My super hubby had a birthday last week. So I made his favorite thing in the whole world.
Cheesecake.
He isn’t a big fan of cake, and hates all pie except pumpkin. But the man loves cheesecake!!! Over the years I’ve made a bunch for him and this simple delicious recipe is always perfect. A lot of people think cheesecake is complicated and difficult, it’s really not.
You do need a springform pan… but that’s not complicated.
I discovered the crust I’m going to share with you totally by accident once when I went to make these and didn’t have graham crackers. You can use graham crackers though if that’s what you like… or those chocolate wafer cookies, they’re really good with this too!
Here’s what you’ll need for this simple delicious cheesecake
For the crust-
2 1/2 – Cups Crunchy Oatmeal Cookie crumbs (you know those really cheap crunchy oatmeal cookies they have at the grocery store. You can use the iced ones too, just half the sugar)
1/4- Cup Sugar
1/2- tsp Cinnamon
1/2- Stick of Butter- melted
Mix everything together in a medium size bowl then press into the bottom of your springform pan, making it slightly thicker around the edges. Now pop it in the freezer for at least 15 minutes… yes the freezer, it gives it a great soft texture when the cheesecake is cooked
For the Cheesecake-
3- 8oz Bricks of Cream Cheese Softened
3- Eggs
1- Cup Sugar
1- tsp Vanilla
First pre-heat your oven to 300
Put your cream cheese in a mixing bowl and mix until fluffy with an electric mixer. Add in your sugar and vanilla and mix until incorporated, add eggs one at a time beating thoroughly after each addition. Keep your mixer on low-med speed, you don’t want to incorporate a lot of air.

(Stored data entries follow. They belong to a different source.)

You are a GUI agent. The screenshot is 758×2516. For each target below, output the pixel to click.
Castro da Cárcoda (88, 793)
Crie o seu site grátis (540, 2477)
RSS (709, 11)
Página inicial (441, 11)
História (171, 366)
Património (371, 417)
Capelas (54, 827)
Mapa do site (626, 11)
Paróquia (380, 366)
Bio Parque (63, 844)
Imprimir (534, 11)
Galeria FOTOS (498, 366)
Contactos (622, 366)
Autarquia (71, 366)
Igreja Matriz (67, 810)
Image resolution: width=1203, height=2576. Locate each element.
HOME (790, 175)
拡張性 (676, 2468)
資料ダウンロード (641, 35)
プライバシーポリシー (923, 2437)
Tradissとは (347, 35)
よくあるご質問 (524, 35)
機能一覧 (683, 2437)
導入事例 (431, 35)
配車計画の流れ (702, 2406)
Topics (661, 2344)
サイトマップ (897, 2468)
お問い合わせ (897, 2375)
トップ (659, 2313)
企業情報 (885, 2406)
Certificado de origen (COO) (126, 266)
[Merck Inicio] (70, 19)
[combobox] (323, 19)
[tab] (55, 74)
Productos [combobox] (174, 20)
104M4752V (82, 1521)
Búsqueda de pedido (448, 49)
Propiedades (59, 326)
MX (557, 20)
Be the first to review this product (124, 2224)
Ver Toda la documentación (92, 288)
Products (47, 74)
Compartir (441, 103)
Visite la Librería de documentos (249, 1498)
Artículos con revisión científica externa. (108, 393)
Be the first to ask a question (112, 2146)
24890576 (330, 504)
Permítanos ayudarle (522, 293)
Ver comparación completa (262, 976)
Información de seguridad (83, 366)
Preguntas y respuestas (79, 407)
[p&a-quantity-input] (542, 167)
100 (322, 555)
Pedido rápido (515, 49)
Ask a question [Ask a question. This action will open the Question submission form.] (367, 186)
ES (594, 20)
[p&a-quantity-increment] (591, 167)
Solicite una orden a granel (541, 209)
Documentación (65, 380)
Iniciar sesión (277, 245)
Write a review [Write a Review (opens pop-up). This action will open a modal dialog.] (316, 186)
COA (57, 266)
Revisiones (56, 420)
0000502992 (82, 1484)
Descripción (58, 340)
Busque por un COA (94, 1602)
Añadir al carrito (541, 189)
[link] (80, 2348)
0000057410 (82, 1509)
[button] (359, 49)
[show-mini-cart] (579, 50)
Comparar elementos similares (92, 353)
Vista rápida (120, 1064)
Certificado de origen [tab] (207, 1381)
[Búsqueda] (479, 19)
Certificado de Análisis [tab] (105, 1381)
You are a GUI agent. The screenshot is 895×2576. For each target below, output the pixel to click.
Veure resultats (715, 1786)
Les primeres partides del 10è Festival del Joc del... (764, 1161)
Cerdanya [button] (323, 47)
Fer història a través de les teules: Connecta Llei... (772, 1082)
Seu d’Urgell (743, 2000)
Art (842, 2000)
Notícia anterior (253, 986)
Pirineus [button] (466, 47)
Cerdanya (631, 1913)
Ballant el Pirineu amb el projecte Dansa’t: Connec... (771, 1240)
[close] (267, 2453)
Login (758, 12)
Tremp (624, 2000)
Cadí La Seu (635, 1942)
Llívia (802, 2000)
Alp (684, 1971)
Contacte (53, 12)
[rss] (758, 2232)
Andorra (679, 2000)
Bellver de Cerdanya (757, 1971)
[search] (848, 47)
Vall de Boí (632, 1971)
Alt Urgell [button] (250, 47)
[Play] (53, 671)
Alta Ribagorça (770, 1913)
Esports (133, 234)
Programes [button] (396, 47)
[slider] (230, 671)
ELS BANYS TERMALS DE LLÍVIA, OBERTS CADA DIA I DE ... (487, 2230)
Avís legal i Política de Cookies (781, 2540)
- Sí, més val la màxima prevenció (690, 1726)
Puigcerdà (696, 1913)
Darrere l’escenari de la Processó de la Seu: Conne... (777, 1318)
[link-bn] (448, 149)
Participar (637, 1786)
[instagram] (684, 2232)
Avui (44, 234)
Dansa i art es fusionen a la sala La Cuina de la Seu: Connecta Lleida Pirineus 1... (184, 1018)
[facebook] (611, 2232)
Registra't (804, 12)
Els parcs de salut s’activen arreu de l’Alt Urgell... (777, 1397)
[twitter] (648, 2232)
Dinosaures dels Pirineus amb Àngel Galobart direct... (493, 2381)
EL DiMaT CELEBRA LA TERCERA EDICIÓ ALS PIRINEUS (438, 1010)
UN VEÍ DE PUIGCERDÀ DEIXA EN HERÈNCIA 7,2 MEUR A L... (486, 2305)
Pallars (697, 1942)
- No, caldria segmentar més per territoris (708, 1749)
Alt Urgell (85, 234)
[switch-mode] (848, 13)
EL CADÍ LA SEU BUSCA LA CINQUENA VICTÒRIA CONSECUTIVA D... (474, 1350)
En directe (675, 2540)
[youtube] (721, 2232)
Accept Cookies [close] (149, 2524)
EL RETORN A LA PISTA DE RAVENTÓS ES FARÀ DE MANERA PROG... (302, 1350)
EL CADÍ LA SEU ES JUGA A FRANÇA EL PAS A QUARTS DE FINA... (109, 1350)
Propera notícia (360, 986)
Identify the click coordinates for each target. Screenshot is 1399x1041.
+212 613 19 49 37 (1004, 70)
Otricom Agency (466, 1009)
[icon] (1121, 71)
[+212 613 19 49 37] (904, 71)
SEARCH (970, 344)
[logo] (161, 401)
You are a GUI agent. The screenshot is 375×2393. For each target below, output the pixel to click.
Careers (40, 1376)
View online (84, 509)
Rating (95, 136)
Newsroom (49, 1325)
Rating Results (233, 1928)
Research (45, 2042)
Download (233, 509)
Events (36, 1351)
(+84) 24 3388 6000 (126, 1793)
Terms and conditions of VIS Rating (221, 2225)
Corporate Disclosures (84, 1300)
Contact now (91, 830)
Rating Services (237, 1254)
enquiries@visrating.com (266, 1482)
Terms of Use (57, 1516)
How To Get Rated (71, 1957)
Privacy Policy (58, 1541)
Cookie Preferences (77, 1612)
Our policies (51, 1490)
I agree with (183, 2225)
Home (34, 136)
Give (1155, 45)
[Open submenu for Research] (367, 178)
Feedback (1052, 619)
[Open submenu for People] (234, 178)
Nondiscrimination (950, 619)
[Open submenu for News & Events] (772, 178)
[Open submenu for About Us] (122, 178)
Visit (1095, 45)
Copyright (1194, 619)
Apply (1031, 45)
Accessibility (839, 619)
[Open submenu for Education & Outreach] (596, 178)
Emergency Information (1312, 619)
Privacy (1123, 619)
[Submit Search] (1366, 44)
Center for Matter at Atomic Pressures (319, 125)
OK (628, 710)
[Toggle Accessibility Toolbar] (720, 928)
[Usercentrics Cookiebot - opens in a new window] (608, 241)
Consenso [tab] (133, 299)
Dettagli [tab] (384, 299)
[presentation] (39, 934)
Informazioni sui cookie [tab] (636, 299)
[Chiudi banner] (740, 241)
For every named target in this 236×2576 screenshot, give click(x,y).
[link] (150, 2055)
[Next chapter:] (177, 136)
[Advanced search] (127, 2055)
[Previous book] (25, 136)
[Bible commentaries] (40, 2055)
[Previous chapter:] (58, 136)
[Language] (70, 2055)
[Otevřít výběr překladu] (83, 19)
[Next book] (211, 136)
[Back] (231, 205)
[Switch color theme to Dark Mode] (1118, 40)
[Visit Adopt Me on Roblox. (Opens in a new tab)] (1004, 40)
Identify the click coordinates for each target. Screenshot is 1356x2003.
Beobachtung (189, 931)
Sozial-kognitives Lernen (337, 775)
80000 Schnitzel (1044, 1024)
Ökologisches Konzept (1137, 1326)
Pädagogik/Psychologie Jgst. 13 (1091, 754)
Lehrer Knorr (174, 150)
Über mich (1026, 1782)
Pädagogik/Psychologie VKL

Pour cheesecake batter over your already prepared crumb crust. Now gently bang the pan on your table or counter… gently… maybe tap would be a better word. It helps work any air bubbles out and will help your cheesecake not to crack.
Now pop it in the oven. Since it cooks slowly set your timer for 50-55 minutes. You’ll know it’s done when the center jiggles ever so slightly.
Take it out and allow to cool completely.
Once it’s cool whip up the sour cream topping and spread it across the top.
For the Topping-
1- Cup Sour Cream
1/4- Cup Sugar
1- tsp Vanilla
1/8 – tsp Salt
Now here’s the hard part. After you’ve put the topping on cover the cheesecake with plastic wrap or foil and refrigierate 8 hours or overnight… its soooooo hard to wait!!
Serve it as it is or with some fresh fruit on top & enjoy!!
Catherine says
There really is nothing like a good cheesecake. Happy Birthday to your husband.
Joanne T Ferguson says
G’day! Thanks for sharing at our #SayGdayParty!
Please remember to go back and comment on some other people’s submissions to the party and of course, we hope you are following Natasha and me on Pinterest; comments and shares show you care! Cheers! Joanne
Krista says
No there isn’t! I’ve tried different flavors over the years too but I always come back to this simple one… I like it best!